We live in a golden age of open source, and it can sometimes be easy to forget the privileges that this affords us. I’m writing this article with vim, in a terminal emulator called urxvt, listening to music with mpv, in a Sway desktop session, on the Linux kernel. Supporting this are libraries like glibc or musl, harfbuzz, and mesa. I also have the support of the AMDGPU video driver, libinput and udev, alsa and pulseaudio.

All of this is open source. I can be reading the code for any of these tools within 30 seconds, and for many of these tools I already have their code checked out somewhere on my filesystem. It gets even better, though: these projects don’t just make their code available - they accept patches, too! Why wouldn’t we take advantage of this tremendous opportunity?

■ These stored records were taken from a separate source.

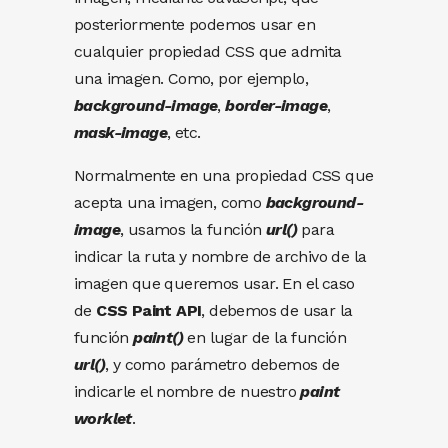
posteriormente podemos usar en
cualquier propiedad CSS que admita
una imagen. Como, por ejemplo,
background-image
,
border-image
,
mask-image
, etc.
Normalmente en una propiedad CSS que
acepta una imagen, como
background-
image
, usamos la función
url()
para
indicar la ruta y nombre de archivo de la
imagen que queremos usar. En el caso
de
CSS Paint API
, debemos de usar la
función
paint()
en lugar de la función
url()
, y como parámetro debemos de
indicarle el nombre de nuestro
paint
worklet
.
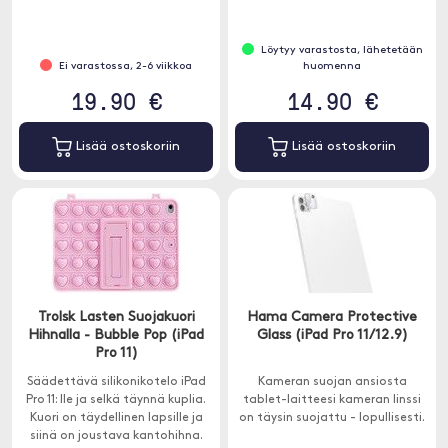
Löytyy varastosta, lähetetään
Ei varastossa, 2-6 viikkoa
huomenna
19.90 €
14.90 €
Lisää ostoskoriin
Lisää ostoskoriin
Trolsk Lasten Suojakuori
Hama Camera Protective
Hihnalla - Bubble Pop (iPad
Glass (iPad Pro 11/12.9)
Pro 11)
Säädettävä silikonikotelo iPad
Kameran suojan ansiosta
Pro 11: lle ja selkä täynnä kuplia.
tablet-laitteesi kameran linssi
Kuori on täydellinen lapsille ja
on täysin suojattu - lopullisesti.
siinä on joustava kantohihna.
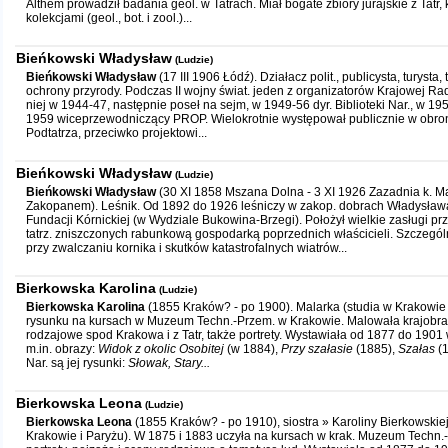
Althem prowadził badania geol. w Tatrach. Miał bogate zbiory jurajskie z Tatr, 
kolekcjami (geol., bot. i zool.)...
Bieńkowski Władysław
(Ludzie)
Bieńkowski Władysław
(17 III 1906 Łódź). Działacz polit., publicysta, turysta,
ochrony przyrody. Podczas II wojny świat. jeden z organizatorów Krajowej Ra
niej w 1944-47, następnie poseł na sejm, w 1949-56 dyr. Biblioteki Nar., w 19
1959 wiceprzewodniczący PROP. Wielokrotnie występował publicznie w obronie
Podtatrza, przeciwko projektowi...
Bieńkowski Władysław
(Ludzie)
Bieńkowski Władysław
(30 XI 1858 Mszana Dolna - 3 XI 1926 Zazadnia k. M
Zakopanem). Leśnik. Od 1892 do 1926 leśniczy w zakop. dobrach Władysła
Fundacji Kórnickiej (w Wydziale Bukowina-Brzegi). Położył wielkie zasługi p
tatrz. zniszczonych rabunkową gospodarką poprzednich właścicieli. Szczególn
przy zwalczaniu kornika i skutków katastrofalnych wiatrów...
Bierkowska Karolina
(Ludzie)
Bierkowska Karolina
(1855 Kraków? - po 1900). Malarka (studia w Krakowie i
rysunku na kursach w Muzeum Techn.-Przem. w Krakowie. Malowała krajobraz
rodzajowe spod Krakowa i z Tatr, także portrety. Wystawiała od 1877 do 1901
m.in. obrazy:
Widok z okolic Osobitej
(w 1884),
Przy szałasie
(1885),
Szałas
(1
Nar. są jej rysunki:
Słowak, Stary...
Bierkowska Leona
(Ludzie)
Bierkowska Leona
(1855 Kraków? - po 1910), siostra » Karoliny Bierkowskiej
Krakowie i Paryżu). W 1875 i 1883 uczyła na kursach w krak. Muzeum Techn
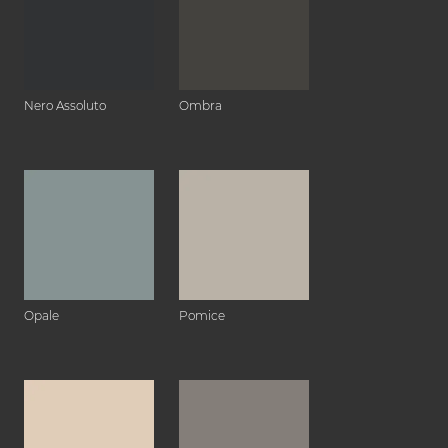
Nero Assoluto
Ombra
Opale
Pomice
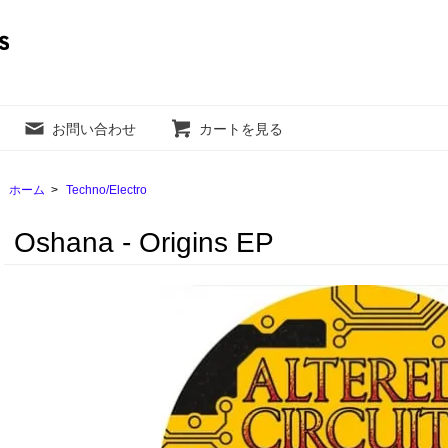
お問い合わせ
カートを見る
ホーム
>
Techno/Electro
Oshana - Origins EP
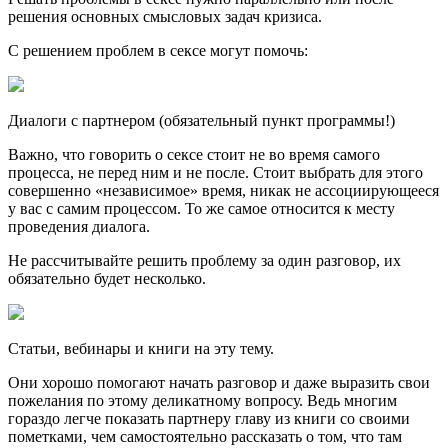
решения основных смысловых задач кризиса.
С решением проблем в сексе могут помочь:
Диалоги с партнером (обязательный пункт программы!)
Важно, что говорить о сексе стоит не во время самого
процесса, не перед ним и не после. Стоит выбрать для этого
совершенно «независимое» время, никак не ассоциирующееся
у вас с самим процессом. То же самое относится к месту
проведения диалога.
Не рассчитывайте решить проблему за один разговор, их
обязательно будет несколько.
Статьи, вебинары и книги на эту тему.
Они хорошо помогают начать разговор и даже выразить свои
пожелания по этому деликатному вопросу. Ведь многим
гораздо легче показать партнеру главу из книги со своими
пометками, чем самостоятельно рассказать о том, что там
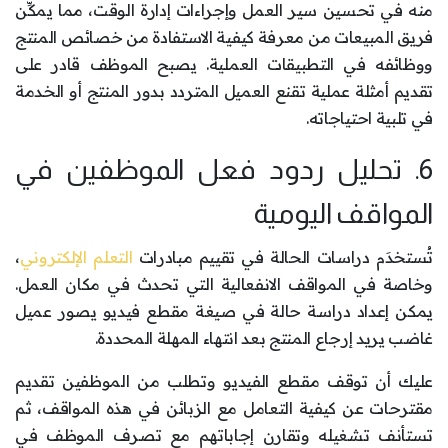
منه في تحسين سير العمل وإجراءات إدارة الوقت، مما يمكِّن
فريق المبيعات من معرفة كيفية الاستفادة من خصائص المنتج
ووظائفه في التطبيقات العملية. يصبح الموظف قادر على
تقديم أمثلة عملية تقنع العميل المتردد بدور المنتج أو الخدمة
في تلبية احتياجاته.
6. تحليل ردود فعل الموظفين في
المواقف اليومية
تُستخدَم دراسات الحالة في تقييم مبادرات
التعلم الإلكتروني
،
وخاصة في المواقف الانفعالية التي تحدث في مكان العمل.
يمكن إعداد دراسة حالة في صيغة مقطع فيديو يصور عميل
غاضب يريد إرجاع المنتج بعد انتهاء المهلة المحددة.
عليك أن توقف مقطع الفيديو وتطلب من الموظفين تقديم
مقترحات عن كيفية التعامل مع الزبائن في هذه المواقف، ثم
تستأنف تشغيله وتقارن إجاباتهم مع تصرف الموظف في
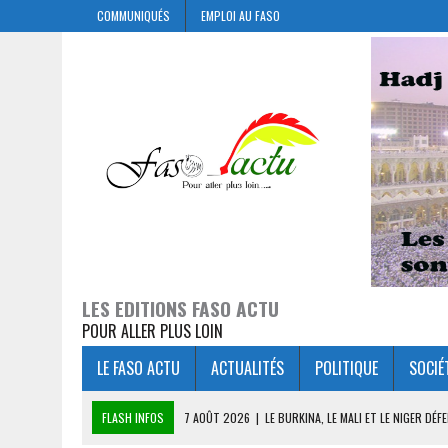
COMMUNIQUÉS
EMPLOI AU FASO
LES EDITIONS FASO ACTU
POUR ALLER PLUS LOIN
LE FASO ACTU
ACTUALITÉS
POLITIQUE
SOCIÉ
FLASH INFOS
7 AOÛT 2026
|
LE BURKINA, LE MALI ET LE NIGER D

I often meet people who are willing to contribute to one project, but not another. Some people will shut down when they’re faced with a problem that requires them to dig into territory that they’re unfamiliar with. In Sway, for example, it’s often places like libinput or mesa. These tools might seem foreign and scary - but to these people, at some point, so did Sway. In reality these codebases are quite accessible.

Drew DeVault (Thanks to Paul Wise)

Comments (none posted)

Miscellaneous

Six more companies adopt GPLv3 termination language

Red Hat has announced that six more companies (CA Technologies, Cisco, HPE, Microsoft, SAP, and SUSE) have agreed to apply the GPLv3 termination conditions (wherein a violator's license is automatically restored if the problem is fixed in a timely manner) to GPLv2-licensed code. "GPL version 3 (GPLv3) introduced an approach to termination that offers distributors of the code an opportunity to correct errors and mistakes in license compliance. This approach allows for enforcement of license compliance consistent with a community in which heavy-handed approaches to enforcement, including for financial gain, are out of place."